Globalement, après accord à l’issue d’une médiation, les solutions proposées pour assainir la situation sont les suivantes (Banque de France, en date du 27 septembre 2022) :

– étalement de 2 à 4 ans supplémentaires ;

– différé en capital de 6 mois maximum du prêt ;

– absence de prime de garantie pour le PGE sur la durée supplémentaire ;

– étalement des autres prêts bancaires ;

– maintien des financements à court terme.

Au-delà de ces options possibles, s’il y a restructuration du prêt, l’entreprise est déclarée en défaut sur l’ensemble de ses crédits, induisant potentiellement des difficultés à contracter de nouveaux emprunts sur la durée du plan de restructuration. Plus encore, la restructuration induit une baisse de la notation Banque de France. De facto, face à ces difficultés et au manque de confidentialité, les organismes représentatifs des entreprises réclament une modification sur le plan européen afin de préserver celles qui sont en difficulté.

Néanmoins, on notera que les entreprises ayant emprunté moins de 50 000 euros et faisant état d’un chiffre d’affaires inférieur à 750 000 euros ne sont pas notées publiquement, la confidentialité est donc préservée et elles continueront à être éligibles aux aides de l’État. Pour les plus grandes entreprises, si d’aucuns suggèrent de réviser le droit européen pour éviter que le rééchelonnement du remboursement des PGE ne « pollue » l’obtention de nouveaux prêts, ou d’autres vantent les mérites des fonds de retournement ou encore de rehaussement de notes, attention toutefois à l’engrenage potentiel de l’endettement !

Une autre solution – la conversion du prêt en capital – est également possible, à l’instar de ce qui a été fait pour Pierre & Vacances. L’entreprise avait souscrit un premier PGE en 2020 pour 240 millions d’euros, puis un second en 2021 pour 34,5 millions (dont 9,5 remboursés au closing et 25 remboursés sur 5 ans). Conformément à l’arrêté du 19 janvier 2021, le premier PGE a fait l’objet d’une conversion en fonds propres à hauteur de 215 millions. Fort de cette décision amenant à un défaut, les banques ont activé la garantie d’État : elles récupèrent en conséquence 90 % de la créance perdue aux côtés des actions de l’entreprise pour un total de 10 % du prêt. Elles reverseront ensuite 90 % du montant des dividendes perçus et céderont des actions à l’État, grâce au montage d’une fiducie.

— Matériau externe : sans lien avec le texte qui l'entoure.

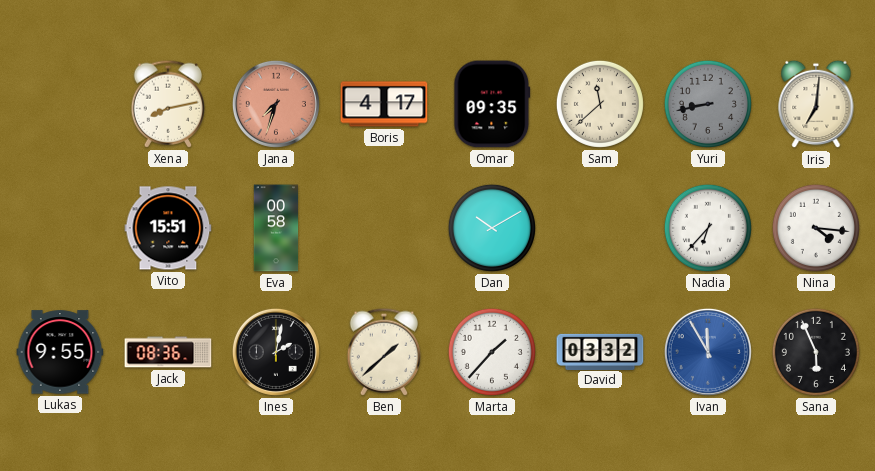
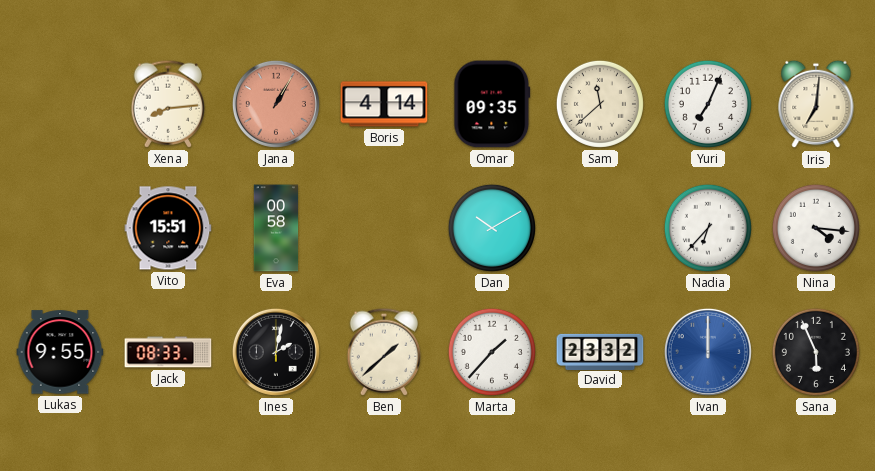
Xena: 8:13 -> 8:14
Jana: 7:33 -> 1:05
Boris: 4:17 -> 4:14
Yuri: 8:43 -> 7:04
Yuri dial: grey -> white
Jack: 08:36 -> 08:33
David: 03:32 -> 23:32
Ivan: 11:55 -> 12:00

C’est certainement l’une des meilleures solutions dans l’environnement économique actuel : inflation forte et certainement durable, hausse du coût des matières premières, remontée substantielle des taux d’intérêt, autant de facteurs exogènes à la santé stricto sensu des entreprises fortement mises à mal pendant la crise sanitaire. La renégociation est alors la meilleure solution. La fiducie permet toutefois aux banques de placer les actions reçues au bénéfice de la puissance publique. Au-delà des solutions susmentionnées, l’affacturage en reste une autre pour fluidifier la gestion d’un PGE : aucune nouvelle dette n’est sollicitée, un simple transfert de créances commerciales améliore la trésorerie de l’entreprise.

Au vu de quelques anticipations d’organismes tels que la CPME ou encore d’enquêtes comme celles de BpiFrance, nombre de chefs d’entreprises entrevoient des difficultés de remboursement à venir. La solidarité nationale devra jouer. En reprenant l’analogie du monde de la santé, l’article L. 1142-1 du Code de la santé publique précise que l’aléa thérapeutique ouvre droit à « la réparation des préjudices [...] au titre de la solidarité nationale » ; la solidarité nationale indemnise les malades ou victimes, présentement les entreprises. Il y a bien là affection iatrogène, qui n’est rien d’autre qu’un dommage involontaire, appelé aléa, thérapeutique définie par le Code de la santé publique comme un « accident médical [...] non fautif directement imputable à un acte [médical] ».